Re: pgbench - extend initialization phase control - Mailing list pgsql-hackers

From Fabien COELHO
Subject Re: pgbench - extend initialization phase control
Date
Msg-id alpine.DEB.2.21.1910310904420.27369@lancre
Whole thread Raw
In response to Re: pgbench - extend initialization phase control  (Fujii Masao <masao.fujii@gmail.com>)
Responses Re: pgbench - extend initialization phase control
Re: pgbench - extend initialization phase control
List pgsql-hackers
Hello Masao-san,

> + snprintf(sql, sizeof(sql),
> + "insert into pgbench_branches(bid,bbalance) "
> + "select bid, 0 "
> + "from generate_series(1, %d) as bid", scale);
>
> "scale" should be "nbranches * scale".

Yep, even if nbranches is 1, it should be there.

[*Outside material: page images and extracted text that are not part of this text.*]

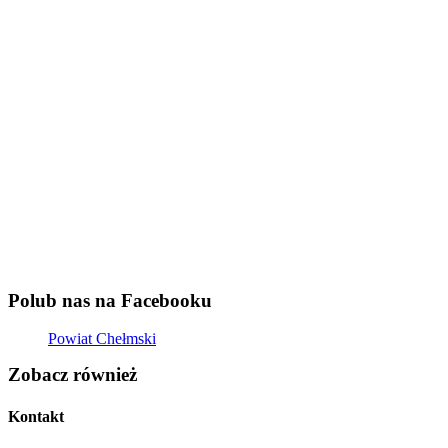
Polub nas na Facebooku
Powiat Chełmski
Zobacz również
Kontakt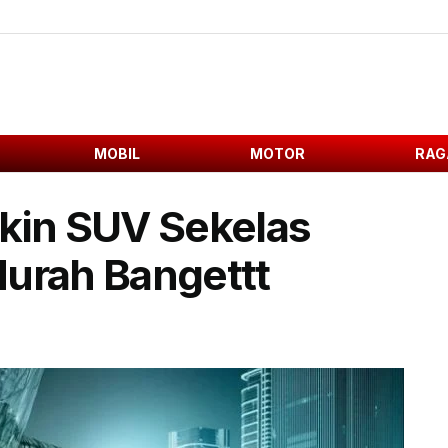
MOBIL
MOTOR
RAG
ikin SUV Sekelas
Murah Bangettt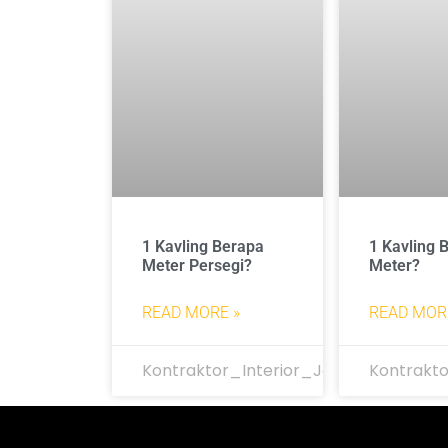
1 Kavling Berapa
1 Kavling 
Meter Persegi?
Meter?
READ MORE »
READ MOR
Kontraktor_Interior_Jakarta
Kontrakto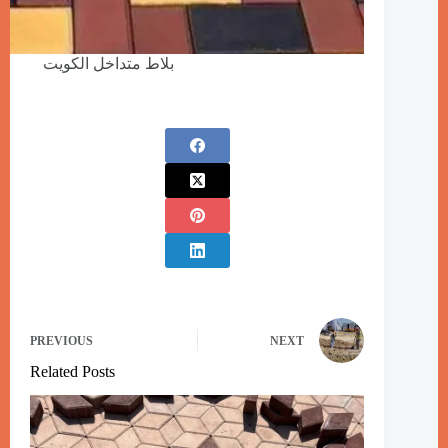
بلاط متداخل الكويت
PREVIOUS
NEXT
Related Posts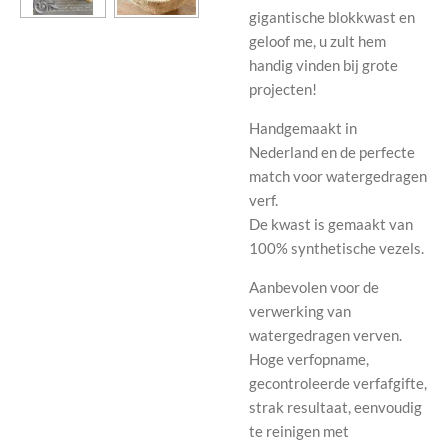
gigantische blokkwast en
geloof me, u zult hem
handig vinden bij grote
projecten!
Handgemaakt in
Nederland en de perfecte
match voor watergedragen
verf.
De kwast is gemaakt van
100% synthetische vezels.
Aanbevolen voor de
verwerking van
watergedragen verven.
Hoge verfopname,
gecontroleerde verfafgifte,
strak resultaat, eenvoudig
te reinigen met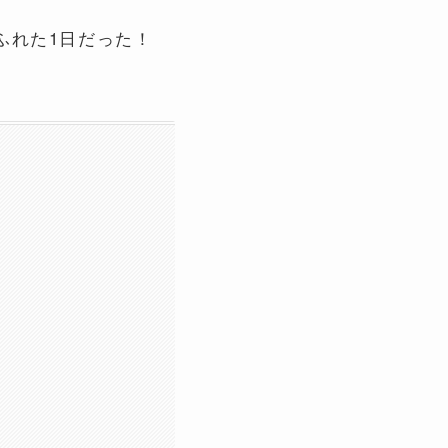
ふれた1日だった！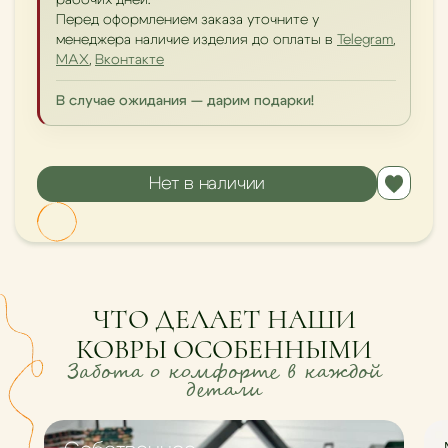
рабочих дней.
Перед оформлением заказа уточните у
менеджера наличие изделия до оплаты в
Telegram
,
MAX
,
Вконтакте
В случае ожидания — дарим подарки!
Нет в наличии
ЧТО ДЕЛАЕТ НАШИ
КОВРЫ ОСОБЕННЫМИ
Забота о комфорте в каждой
детали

> + snprintf(sql, sizeof(sql),
> + "insert into pgbench_accounts(aid,bid,abalance,filler) "
> + "select aid, (aid - 1) / %d + 1, 0, '' "
> + "from generate_series(1, %d) as aid", naccounts, scale * naccounts);
>
> Like client-side data generation, INT64_FORMAT should be used here
> instead of %d?

Indeed.

> If large scale factor is specified, the query for generating pgbench_accounts
> data can take a very long time. While that query is running, operators may be
> likely to do Ctrl-C to cancel the data generation. In this case, IMO pgbench
> should cancel the query, i.e., call PQcancel(). Otherwise, the query will keep
> running to the end.

Hmmm. Why not. Now the infra to do that seems to already exists twice, 
once in "src/bin/psql/common.c" and once in "src/bin/scripts/common.c".

I cannot say I'm thrilled to replicate this once more. I think that the 
reasonable option is to share this in fe-utils and then to reuse it from 
there. However, ISTM that such a restructuring patch which not belong to 
this feature.

> - for (step = initialize_steps; *step != '\0'; step++)
> + for (const char *step = initialize_steps; *step != '\0'; step++)
>
> Per PostgreSQL basic coding style,

C99 (20 years ago) is new the norm, and this style is now allowed, there 
are over a hundred instances of these already. I tend to use that where
appropriate.

> - fprintf(stderr, "unrecognized initialization step \"%c\"\n",
> + fprintf(stderr,
> + "unrecognized initialization step \"%c\"\n"
> + "Allowed step characters are: \"" ALL_INIT_STEPS "\".\n",
>  *step);
> - fprintf(stderr, "allowed steps are: \"d\", \"t\", \"g\", \"v\",
> \"p\", \"f\"\n");
>
> The original message seems better to me. So what about just appending "G"
> into the above latter message? That is,
> "allowed steps are: \"d\", \"t\", \"g\", \"G\", \"v\", \"p\", \"f\"\n"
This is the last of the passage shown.